The Creator is the source of light in a dark universe without form or molecules -- a world mortals can only begin to imagine in the age of cyberspace. A “day” for the Eternal is more like 1000 years human time (Psalms  90:4), with  EON (indeterminate long period of time) a better rendition for  יום  YOAM  (the Greek ne only shifting nose-made nasals M/N ). But, anticipating the coming of homo sapiens, and human Bible readers, the Eternal uses the evening and morning that we mortals can understand, both literally, and hopefully, as metaphors.

The questions above all point to an overarching answer.  This is not the usual human book recording the exploits of the writer, but a book by an unknowable writer with the human reader in mind.  All the sketchy details of the Creation account display great care for the humans who will sit at this elaborately set eco-table.

The opening “light” or radiation of the Big Bang here is not about humanity. Only humans require sunlight, a lesser  אור OWR, for ראיה R’EeYaH, seeing (note the reversal).
It is we mortals who must deal  with grey issues, with mixed light,  ( ערב EReV, evening) and the new clarity, examination time of  ( בקר BoQeR, morning). It is only we who cannot see the Heavenly that need the word  שמים SHaMaYiM, the realm on high). Only we who need traction to run or  RACE ( רץ RahTS), need a word for the dry parts of planet EARTH or ארץ  AReTS.

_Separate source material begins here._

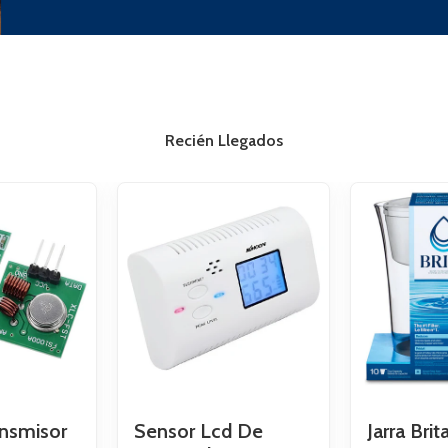
Recién Llegados
nsmisor
Sensor Lcd De
Jarra Bri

(All children of Adam will have that word for EARTH; after The Tower of Babel in chapter 11 some will reverse the AReTS/ EARTH word to TERRA.)

The namimg-creating issue does not end in Genesis 1. HaShem wants us to be co-creators who work on His garden. HaShem delights in this “image of G*d,” the gift of language given to Adam … to see what he will name the animals (Genesis 2:19).  See the Animal Names chapter in our eBook, A Garden of Edenics.

The high heavens are the Lord’s but the earth if for us (Psalms 115:16). The roots of Edenic Language are divine, but the words are ours.